I’ve never been convinced that Trafalgar Square’s fourth plinth public sculpture project, in London, is a marvellous thing for art – it is a completely outdated way of displaying sculpture that modern art specifically and, I thought, finally rejected a long time ago.
When the Italian shit-canning artist Piero Manzoni created his 1961 work Base Magica, consisting of just an empty plinth with two footprints on it, he was making a joke that was already old. The idea that statues need a “magic base” to set them apart from real life is a pre-modern convention that 20th-century artists gleefully subverted. Marcel Duchamp’s 1913 piece Bicycle Wheel mounts a bike wheel on a kitchen stool: it clearly demands to be displayed on the floor, part of real life and not separated from it. Setting the whole ensemble on a plinth would be silly. Putting Carl Andre’s horizontal array of bricks Equivalent VIII or anything by Richard Serra on a plinth would be equally ludicrous, not to mention physically impossible.
It’s no coincidence that Rachel Whiteread, the best and most serious modern artist who has ever made a work for the fourth plinth, created one of its least effective sculptures. Whiteread’s transparent cast of the plinth itself was an awkward compromise between the new and the old that quickly lost its ghostly quality when pigeons perched on it. If it brings out bad work from good artists – while giving the maximum acclaim to the artistically old-fashioned statue that was Marc Quinn’s portrait of Alison Lapper – is the fourth plinth really such an effective way popularise avant-garde art?
The fourth plinth does not challenge artists to create new ideas of what art is, but instead asks them to adapt to a traditional style of display. Why? No wonder so many commissions, such as Katharina Fritsch’s big blue cock, have been banal and pointless (once you’ve said “cock” the joke is made).
The relentlessness of this series of commissions, its boundless appetite for fitting the square cube that is modern art into Trafalgar Square’s round hole, is changing art. It is making sculpture’s history go backwards. Young artists appear to be getting more plinthy in the way they think; their imaginations are increasingly well suited to a setting that was created for an equestrian statue in 1841.
I like the two latest commissions, a homage to destroyed art by Michael Rakowitz and an apocalyptic dessert by Heather Phillipson. The first is an ancient Assyrian mythical beast built from date syrup cans. It represents an ancient masterpiece in the Mosul museum that was smashed by Islamic State, while the cans symbolise a local industry wrecked by the Iraq war. This sculpture deals with the current crisis in the region and its causes. Admirably, it mourns destroyed art but doesn’t pretend we can replace it with an exact simulacrum.

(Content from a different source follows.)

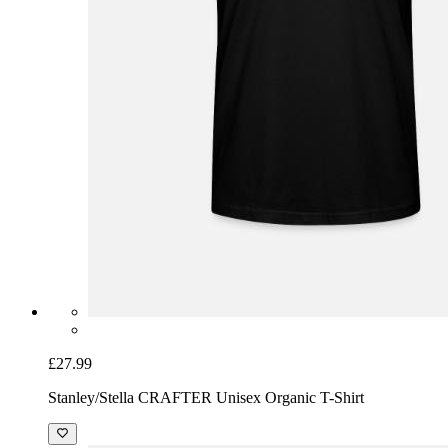
£27.99
Stanley/Stella CRAFTER Unisex Organic T-Shirt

Phillipson’s The End is a tottering still life representing the doom of civilisation; a giant swirl of cream is topped by a cherry, an insect and a drone. As in the still-life paintings in the National Gallery next door, we see corruption about to rot loveliness, except the drone is more sinister than the fly and the creamy dessert is sickly and decadent.
These works have valid points to make and do so pithily. That’s a good, sensible use of the plinth. Yet they don’t exactly push the avant garde forward. There are no piles of bricks here. A hundred years after Marcel Duchamp exhibited a urinal as art, where is sculpture going?
Well, backwards. The Victorians, once they got used to the idea of food cans as an artistic material and someone explained what a drone is, would have had no real difficulty with these sculptures. They are representational art whose content is more important than their form. Very moral, very 19th-century.
Forty years of this, and art will be back in the stone age. The ultimate plinth art will be an equestrian statue of a monarch, and we will be so beaten down by then that we will hail it as a modernist masterpiece.